24 junho 2013

Foi assim...

...em noite de São João, que aprendi a arriscar.
Contigo, mesmo ao lado, a segurar-me a mão, com tantos motivos para ser feliz quantos dedos entrelaçados.


21 junho 2013

Literalmente!


Foi em noite de lua quente
E céu polvilhado,
Que por ser o teu Presente,
Deixei para trás o meu passado.

17 junho 2013

Porto, belo Porto!

Foi em cada olhar, um abraço. Em cada passo de dança, um rodopio. Em cada palavra, uma lição. Em cada sinal, um incentivo. Em cada sorriso, um pular de batida. 
Foi assim que se voltou a fazer ouvir cá dentro.


16 junho 2013


Amores fazem-se em histórias.
Tal como um livro, levam capa e contracapa. Um tu e um eu por entre quais se deixa um aglomerado de letras para mais tarde se tornar lembrança.
Há corações que se deixam ficar por um só livro até a vista se cansar.
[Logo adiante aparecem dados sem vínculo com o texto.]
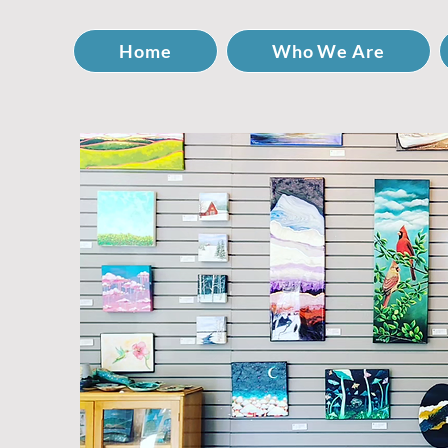
Home
Who We Are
Há outros que precisam de ler várias histórias e mesmo pequenos contos até encontrarem as linhas certas, que os fazem não querer ler nada mais.
E é assim que, como um manso pousar de pena, deito a última página deste livro. Soube-me a um despertar de sol leve.


Afinal, tenho ali um novo, bem brilhante, para desfolhar.

"Au Revoir"

14 junho 2013

Parabéns, P.




Que a vida te sorria sempre!
Que saibas que és um sortudo por teres encontrado o amor e um corajoso por teres decidido ficar e lutar por ele. 
Que a felicidade te embale o teu coração merecedor.

Pede um desejo!

11 junho 2013

Em peito e boca


Repara a boca de quem cala
Num triste manto de quem sente
Vê um coração que fala
Uma razão que não consente.

Ouve a pele não mais tocada
Sinos meigos a vaguear
Sabe a alma bem lembrada
Qu’ a voz não sabe perdurar.

Vem daí, olho que cheira
Sente o odor a cobardia
Que deita amor à sua fogueira
E dá à luz mágoa tardia.

O abraço que não mais tem
É dado à noite e ao luar
Nunca à mera palavra de quem
Não quer fazer por actuar.

Esconde bem, coração desfeito
A esperança que volta e cria
De um dia voltar em peito
A bater a mesma melodia.

05 junho 2013

Soubesse eu Ser

Soubesse eu pôr o coração em palavras. Soubesse eu sentir por letras, esvaziando o meu íntimo para um pedaço de papel, transferindo cada dor e cada lágrima por lápis, apagando-as com um simples passar de borracha.
Fosse a vida uma tela, bania todos os tons cinza e todas as suas misturas, do meu quadro mal pintado. Sobrepunha cor a cada traço mal colocado e recortava arestas mal limadas.
Sentisse eu por melodia, afinaria cada corda e tecla, extravasando-a de ritmo e calor, pondo um fim às notas melancólicas e sombrias.
Mostrasse o tempo a minha alma, construía pontes sobre as enchentes, e largos guarda-chuvas para proteger o que tenta sobreviver aqui dentro.
Sendo apenas humana, faço por aceitar os abismos que a vida me põe à frente para superar. Crio rios de esperança nos quais me possa boiar, e leitos de força aos quais me possa agarrar.
Sendo eu apenas humana, aceito que também apenas o sejas; que em parte te tenha posto uma carga demasiado grande de expectativas mal colocadas aos ombros, impossibilitando-te o teu direito de seres imperfeito por vezes, na escalada da tua montanha.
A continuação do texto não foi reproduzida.